_Task details_
A verbatim copy of every record is required, and no pictures should be included.

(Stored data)
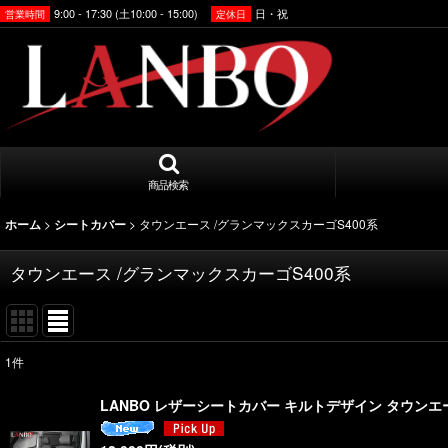
9:00 - 17:30 (土10:00 - 15:00)
日・祝
営業時間
定休日
商品検索
>
>
タウンエース /グランマックスカーゴS400系
ホーム
シートカバー
タウンエース /グランマックスカーゴS400系
1
件
表示数
:
LANBO レザーシートカバー キルトデザイン タウンエース
並び順
:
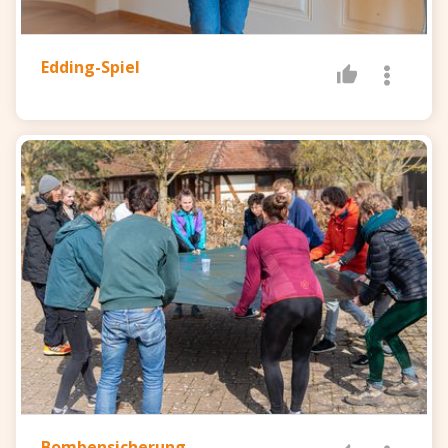
Edding-Spiel
Bombensicherung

_Reply_
9:00 - 17:30 (土10:00 - 15:00)
日・祝
営業時間
定休日
商品検索
>
>
タウンエース /グランマックスカーゴS400系
ホーム
シートカバー
タウンエース /グランマックスカーゴS400系
1
件
表示数
:
LANBO レザーシートカバー キルトデザイン タウンエース
並び順
:
Edding-Spiel
Bombensicherung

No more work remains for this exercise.